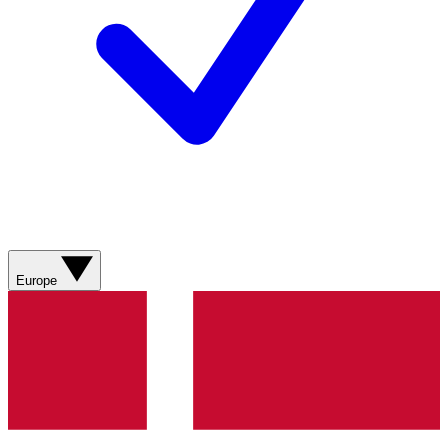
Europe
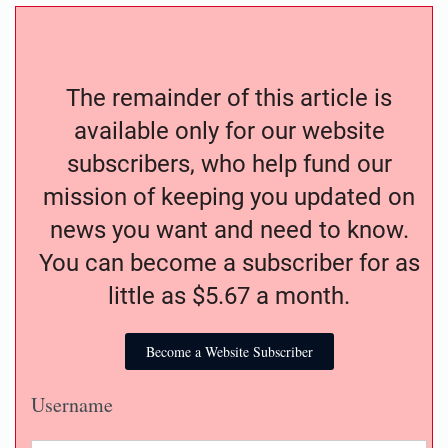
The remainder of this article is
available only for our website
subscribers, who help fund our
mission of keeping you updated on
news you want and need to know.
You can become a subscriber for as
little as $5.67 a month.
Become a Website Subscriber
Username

★ ★ ★ ★

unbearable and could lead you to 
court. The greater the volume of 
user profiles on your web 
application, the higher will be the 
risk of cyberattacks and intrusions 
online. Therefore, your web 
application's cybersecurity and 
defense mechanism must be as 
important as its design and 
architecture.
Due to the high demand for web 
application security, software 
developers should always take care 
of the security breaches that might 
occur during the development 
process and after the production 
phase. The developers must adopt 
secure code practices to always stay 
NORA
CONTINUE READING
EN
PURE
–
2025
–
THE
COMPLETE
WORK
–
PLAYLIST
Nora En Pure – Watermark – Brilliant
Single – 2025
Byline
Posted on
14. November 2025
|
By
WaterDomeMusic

★ ★ ★ ★

### Your instructions
From the listing above, return every line that contains the word "must".

### Task solution
defense mechanism must be as 
phase. The developers must adopt 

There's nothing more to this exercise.